▶ _SUPPLIED ENTRIES_:
· · · · ·
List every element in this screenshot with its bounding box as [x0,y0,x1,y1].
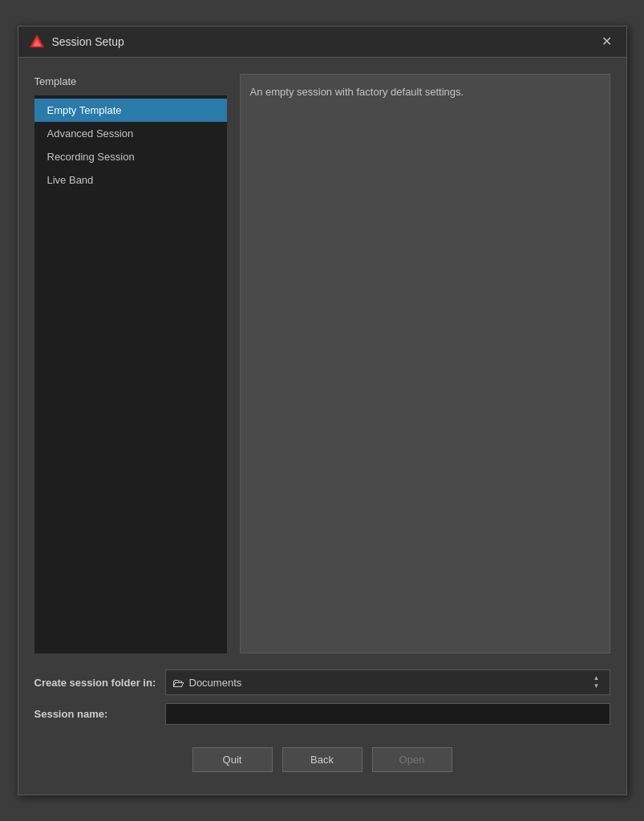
folder-spinner[interactable]: ▲ ▼ [590,674,603,690]
dialog-body: Template Empty Template Advanced Session… [18,58,626,795]
bottom-section: Create session folder in: 🗁 Documents ▲ … [34,666,610,725]
preview-panel: An empty session with factory default se… [240,74,610,653]
folder-select[interactable]: 🗁 Documents ▲ ▼ [165,669,610,695]
session-name-label: Session name: [34,708,159,720]
create-folder-row: Create session folder in: 🗁 Documents ▲ … [34,669,610,695]
create-folder-label: Create session folder in: [34,677,159,689]
window-title: Session Setup [52,35,124,48]
template-item-advanced[interactable]: Advanced Session [34,122,227,145]
buttons-row: Quit Back Open [34,738,610,779]
template-section-label: Template [34,74,227,89]
app-logo-icon [28,33,46,51]
session-name-row: Session name: [34,703,610,725]
session-setup-dialog: Session Setup ✕ Template Empty Template … [18,26,627,795]
title-bar: Session Setup ✕ [18,26,626,58]
session-name-input[interactable] [165,703,610,725]
template-item-recording[interactable]: Recording Session [34,145,227,168]
open-button[interactable]: Open [372,747,452,772]
template-item-live[interactable]: Live Band [34,168,227,192]
template-panel: Template Empty Template Advanced Session… [34,74,227,653]
back-button[interactable]: Back [282,747,363,772]
title-bar-left: Session Setup [28,33,124,51]
folder-icon: 🗁 [172,676,184,690]
folder-value: Documents [189,677,242,689]
quit-button[interactable]: Quit [192,747,273,772]
preview-description: An empty session with factory default se… [250,86,464,98]
spinner-up-icon[interactable]: ▲ [590,674,603,682]
template-item-empty[interactable]: Empty Template [34,99,227,122]
template-list: Empty Template Advanced Session Recordin… [34,95,227,653]
spinner-down-icon[interactable]: ▼ [590,682,603,690]
main-content: Template Empty Template Advanced Session… [34,74,610,653]
folder-select-inner: 🗁 Documents [172,676,585,690]
close-button[interactable]: ✕ [597,34,617,50]
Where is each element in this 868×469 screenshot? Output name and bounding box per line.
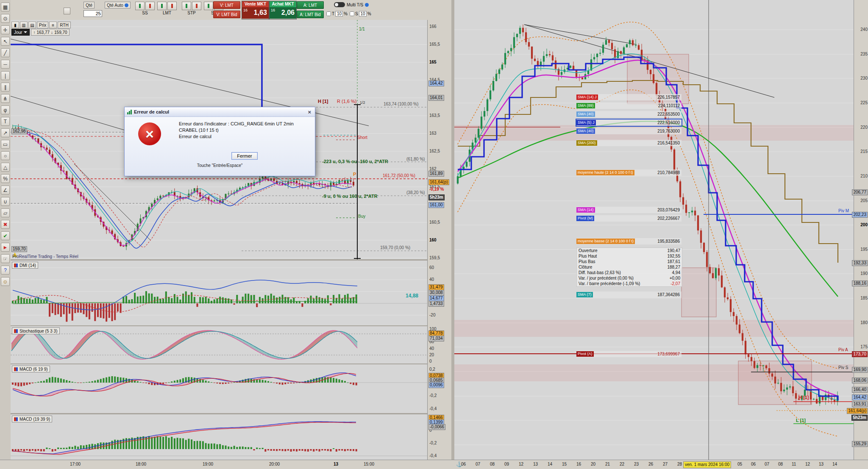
candlestick-icon[interactable]: ▮ <box>11 22 19 28</box>
help-icon[interactable]: ? <box>1 266 10 275</box>
indicator-icon[interactable]: ▤ <box>28 22 36 28</box>
stochastic-header[interactable]: Stochastique (5 3 3) <box>12 327 60 334</box>
session-chip[interactable]: RTH <box>58 22 70 28</box>
app-icon <box>127 110 132 114</box>
price-tick: 200 <box>860 222 868 228</box>
indicator-value: 224,110112 <box>658 103 682 108</box>
rectangle-icon[interactable]: ▭ <box>1 140 10 149</box>
arrow-icon[interactable]: ↗ <box>1 128 10 137</box>
price-tick: 240 <box>860 27 868 32</box>
daily-chart[interactable]: Piv M Piv A Piv S H [1] L [1] Ouverture1… <box>454 0 854 460</box>
cursor-icon[interactable]: ✛ <box>1 25 10 34</box>
angle-icon[interactable]: ∠ <box>1 186 10 194</box>
buy-lmt-bid-button[interactable]: A: LMT Bid <box>297 11 324 18</box>
sell-lmt-ask-button[interactable]: V: LMT Ask <box>213 1 240 9</box>
horizontal-line-icon[interactable]: ─ <box>1 60 10 69</box>
macd2-header[interactable]: MACD (19 39 9) <box>12 416 52 422</box>
trail-t-value[interactable]: 10 <box>335 11 343 17</box>
indicator-legend-row[interactable]: SMA (200)216,541350 <box>576 140 682 146</box>
parallel-channel-icon[interactable]: ∥ <box>1 83 10 92</box>
sell-market-button[interactable]: Vente MKT 16 1,63 <box>242 1 269 19</box>
percent-icon[interactable]: % <box>1 174 10 183</box>
lmt-buy-icon[interactable] <box>157 2 167 10</box>
right-price-axis[interactable]: 2402352302252202152102052001951901851801… <box>854 0 868 460</box>
ss-buy-icon[interactable] <box>135 2 145 10</box>
bar-chart-icon[interactable]: ▥ <box>20 22 28 28</box>
indicator-legend-row[interactable]: SMA (40)222,653500 <box>576 111 682 117</box>
dialog-titlebar[interactable]: Erreur de calcul × <box>125 107 315 117</box>
trendline-icon[interactable]: ╱ <box>1 48 10 57</box>
ohlc-label: Var. / jour précédent (0,00 %) <box>579 275 634 281</box>
chart-settings-icon[interactable]: ▦ <box>1 3 10 11</box>
indicator-legend-row[interactable]: SMA (7)187,364286 <box>576 291 682 298</box>
panel-divider[interactable] <box>451 0 454 469</box>
order-group-ss: SS <box>135 2 155 15</box>
pitchfork-icon[interactable]: ⋔ <box>1 94 10 103</box>
delete-icon[interactable]: ✖ <box>1 220 10 229</box>
trail-t-checkbox[interactable] <box>326 11 331 16</box>
pointer-icon[interactable]: ↖ <box>1 37 10 46</box>
pane-divider[interactable] <box>11 364 451 364</box>
toggle-icon[interactable] <box>334 2 345 7</box>
indicator-legend-row[interactable]: moyenne haute (2 14 0 100 0 f t)210,7849… <box>576 169 682 176</box>
pane-divider[interactable] <box>11 413 451 414</box>
send-order-icon[interactable]: ► <box>1 243 10 252</box>
buy-lmt-ask-button[interactable]: A: LMT Ask <box>297 1 324 9</box>
indicator-legend-row[interactable]: Pivot (A)173,699967 <box>576 351 682 357</box>
indicator-value: 210,784988 <box>657 170 682 175</box>
price-tag: 164,42 <box>852 394 868 400</box>
date-label: 14 <box>832 462 837 466</box>
indicator-legend-row[interactable]: SMA (5) J222,516000 <box>576 119 682 126</box>
trail-s-value[interactable]: 10 <box>359 11 367 17</box>
stp-sell-icon[interactable] <box>192 2 201 10</box>
buy-market-button[interactable]: Achat MKT 16 2,06 <box>269 1 297 19</box>
macd-pane[interactable]: MACD (6 19 9) <box>11 364 427 413</box>
price-mode-chip[interactable]: Prix <box>37 22 48 28</box>
zoom-icon[interactable]: ⊙ <box>1 14 10 23</box>
ellipse-icon[interactable]: ○ <box>1 151 10 160</box>
smiley-icon[interactable]: ☺ <box>1 277 10 286</box>
pane-divider[interactable] <box>11 325 451 326</box>
close-button[interactable]: Fermer <box>231 152 258 160</box>
eraser-icon[interactable]: ▱ <box>1 208 10 217</box>
sl-buy-icon[interactable] <box>204 2 213 10</box>
toolbar-mini-button[interactable] <box>64 8 70 14</box>
qty-input[interactable] <box>83 10 102 17</box>
qty-auto-toggle[interactable]: Qté Auto <box>105 2 131 8</box>
dmi-header[interactable]: DMI (14) <box>12 262 38 269</box>
indicator-value-tag: 1,4733 <box>428 301 444 307</box>
stochastic-pane[interactable]: Stochastique (5 3 3) <box>11 326 427 364</box>
indicator-legend-row[interactable]: SMA (40)219,763000 <box>576 128 682 134</box>
timeframe-selector[interactable]: Jour <box>11 29 30 36</box>
vertical-line-icon[interactable]: | <box>1 71 10 80</box>
price-tick: 166 <box>429 24 437 29</box>
left-price-axis[interactable]: 166165,5165164,5164163,5163162,5162161,5… <box>427 20 452 460</box>
sell-lmt-bid-button[interactable]: V: LMT Bid <box>213 11 240 18</box>
dmi-plot <box>11 261 427 325</box>
indicator-legend-row[interactable]: moyenne basse (2 14 0 100 0 f t)195,8335… <box>576 238 682 244</box>
pane-divider[interactable] <box>11 259 451 261</box>
stp-buy-icon[interactable] <box>182 2 191 10</box>
check-icon[interactable]: ✔ <box>1 231 10 240</box>
sell-market-label: Vente MKT <box>242 1 269 7</box>
close-icon[interactable]: × <box>306 109 312 115</box>
list-icon[interactable]: ≡ <box>49 22 57 28</box>
indicator-legend-row[interactable]: SMA (89)224,110112 <box>576 103 682 109</box>
indicator-legend-row[interactable]: Pivot (M)202,226667 <box>576 215 682 222</box>
magnet-icon[interactable]: ∪ <box>1 197 10 206</box>
macd2-pane[interactable]: MACD (19 39 9) <box>11 414 427 460</box>
multi-ts-toggle[interactable]: Multi T/S <box>334 2 369 7</box>
text-icon[interactable]: T <box>1 117 10 126</box>
indicator-legend-row[interactable]: SMA (14)203,076429 <box>576 207 682 213</box>
hand-icon[interactable]: ☞ <box>1 254 10 263</box>
indicator-legend-row[interactable]: SMA (14) J226,157857 <box>576 94 682 100</box>
trail-s-checkbox[interactable] <box>350 11 354 16</box>
indicator-tick: 40 <box>429 346 434 351</box>
fibonacci-icon[interactable]: φ <box>1 105 10 114</box>
lmt-sell-icon[interactable] <box>167 2 177 10</box>
time-axis[interactable]: ⚓ ven. 1 mars 2024 16:00 17:0018:0019:00… <box>0 460 868 469</box>
dmi-pane[interactable]: DMI (14) 14,88 <box>11 261 427 325</box>
triangle-icon[interactable]: △ <box>1 163 10 172</box>
ss-sell-icon[interactable] <box>145 2 155 10</box>
macd-header[interactable]: MACD (6 19 9) <box>12 366 50 372</box>
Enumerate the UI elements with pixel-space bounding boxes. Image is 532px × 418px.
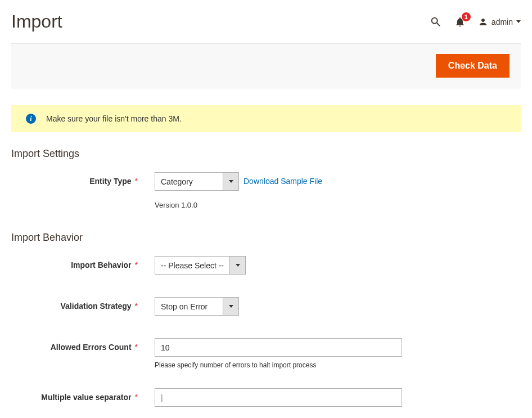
notification-count-badge: 1 — [462, 12, 471, 21]
page-header: Import 1 admin — [11, 11, 521, 32]
validation-strategy-select[interactable]: Stop on Error — [155, 297, 239, 316]
required-mark: * — [135, 343, 138, 352]
notifications-button[interactable]: 1 — [454, 16, 466, 28]
header-actions: 1 admin — [430, 16, 521, 28]
validation-strategy-value: Stop on Error — [155, 298, 223, 315]
allowed-errors-label: Allowed Errors Count* — [11, 338, 155, 352]
info-icon: i — [26, 114, 36, 124]
user-name-label: admin — [492, 17, 513, 26]
import-page: Import 1 admin Check Data i Ma — [0, 0, 532, 418]
allowed-errors-input[interactable] — [155, 338, 402, 357]
entity-type-label: Entity Type* — [11, 172, 155, 186]
import-behavior-value: -- Please Select -- — [155, 257, 229, 274]
multiple-separator-input[interactable] — [155, 388, 402, 407]
import-behavior-select[interactable]: -- Please Select -- — [155, 256, 246, 275]
entity-type-select[interactable]: Category — [155, 172, 239, 191]
page-title: Import — [11, 11, 62, 32]
section-title-import-behavior: Import Behavior — [11, 232, 521, 244]
field-multiple-separator: Multiple value separator* — [11, 388, 521, 407]
required-mark: * — [135, 393, 138, 402]
chevron-down-icon — [516, 20, 521, 23]
field-import-behavior: Import Behavior* -- Please Select -- — [11, 256, 521, 275]
validation-strategy-label: Validation Strategy* — [11, 297, 155, 311]
field-validation-strategy: Validation Strategy* Stop on Error — [11, 297, 521, 316]
entity-type-value: Category — [155, 173, 223, 190]
required-mark: * — [135, 302, 138, 311]
chevron-down-icon — [223, 298, 238, 315]
field-entity-type: Entity Type* Category Download Sample Fi… — [11, 172, 521, 209]
search-icon[interactable] — [430, 16, 442, 28]
chevron-down-icon — [229, 257, 245, 274]
info-message-text: Make sure your file isn't more than 3M. — [46, 114, 182, 123]
download-sample-link[interactable]: Download Sample File — [244, 172, 322, 191]
chevron-down-icon — [223, 173, 238, 190]
required-mark: * — [135, 177, 138, 186]
check-data-button[interactable]: Check Data — [436, 54, 510, 78]
action-bar: Check Data — [11, 43, 521, 88]
import-behavior-label: Import Behavior* — [11, 256, 155, 269]
multiple-separator-label: Multiple value separator* — [11, 388, 155, 402]
info-message: i Make sure your file isn't more than 3M… — [11, 105, 521, 132]
allowed-errors-note: Please specify number of errors to halt … — [155, 361, 521, 369]
section-title-import-settings: Import Settings — [11, 148, 521, 160]
user-icon — [478, 17, 488, 27]
required-mark: * — [135, 260, 138, 269]
version-note: Version 1.0.0 — [155, 201, 521, 209]
user-menu[interactable]: admin — [478, 17, 521, 27]
field-allowed-errors: Allowed Errors Count* Please specify num… — [11, 338, 521, 369]
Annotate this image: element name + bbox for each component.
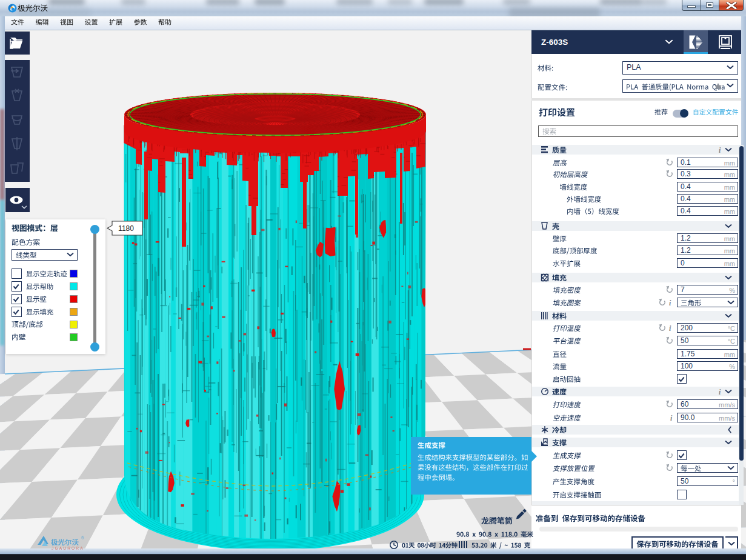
svg-text:Z-603S: Z-603S	[541, 38, 568, 47]
svg-text:i: i	[719, 388, 721, 396]
svg-text:i: i	[669, 299, 671, 307]
svg-text:i: i	[719, 146, 721, 155]
svg-text:JGAURORA: JGAURORA	[52, 546, 84, 550]
svg-text:i: i	[670, 414, 673, 422]
svg-text:®: ®	[81, 536, 85, 540]
svg-text:i: i	[669, 324, 671, 333]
· · · · ·
▶ _PROBLEM_:
If a line in the entries above has the word "folder", copy it.

▶ _SOLUTION TO THE EXERCISE_:
folder-spinner[interactable]: ▲ ▼ [590,674,603,690]
bottom-section: Create session folder in: 🗁 Documents ▲ … [34,666,610,725]
folder-select[interactable]: 🗁 Documents ▲ ▼ [165,669,610,695]
create-folder-row: Create session folder in: 🗁 Documents ▲ … [34,669,610,695]
create-folder-label: Create session folder in: [34,677,159,689]
folder-icon: 🗁 [172,676,184,690]
folder-value: Documents [189,677,242,689]
folder-select-inner: 🗁 Documents [172,676,585,690]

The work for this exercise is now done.